(Page-level text extractions)

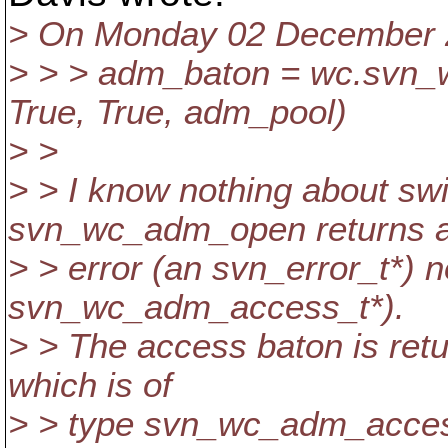
> On Monday 02 December 20
> > > adm_baton = wc.svn_
True, True, adm_pool)
> >
> > I know nothing about swi
svn_wc_adm_open returns 
> > error (an svn_error_t*) 
svn_wc_adm_access_t*).
> > The access baton is retu
which is of
> > type svn_wc_adm_access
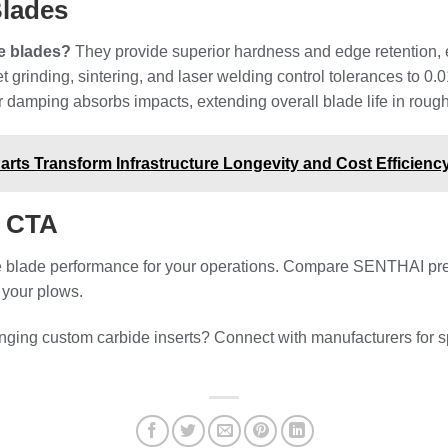
Blades
e blades?
They provide superior hardness and edge retention, e
 grinding, sintering, and laser welding control tolerances to 0
damping absorbs impacts, extending overall blade life in rough
ts Transform Infrastructure Longevity and Cost Efficienc
l CTA
 blade performance for your operations. Compare SENTHAI precis
r your plows.
ging custom carbide inserts? Connect with manufacturers for 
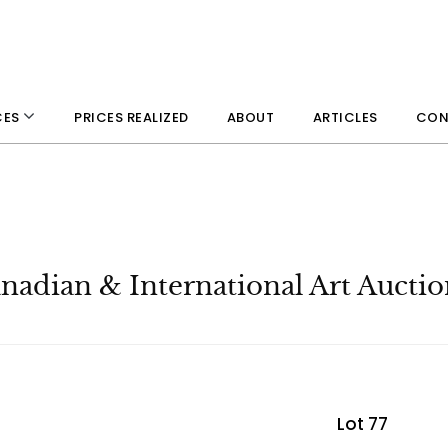
PRICES REALIZED
ABOUT
ARTICLES
CON
CES
adian & International Art Auctio
Lot 77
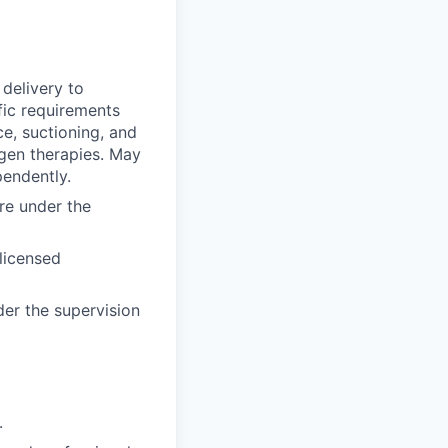
delivery to
fic requirements
ce, suctioning, and
ygen therapies. May
pendently.
are under the
 licensed
der the supervision
.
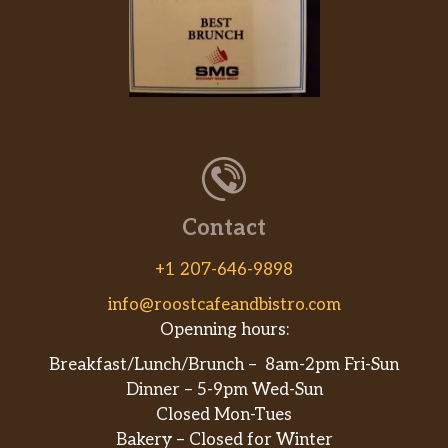
Contact
+1 207-646-9898
info@roostcafeandbistro.com
Openning hours:
Breakfast/Lunch/Brunch – 8am-2pm Fri-Sun
Dinner – 5-9pm Wed-Sun
Closed Mon-Tues
Bakery – Closed for Winter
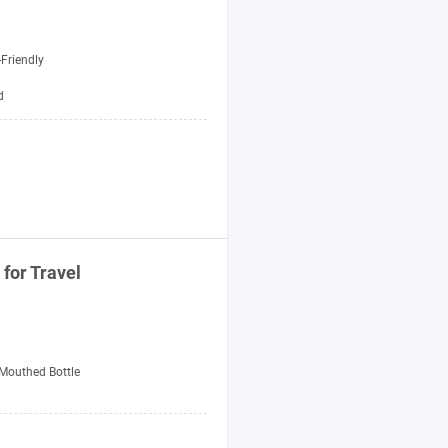
Friendly
d
for Travel
Mouthed Bottle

WORK ORDER -
Count the lines of the entries above that contain the word "Closed" and give only the number.

WRITTEN ANSWER -
2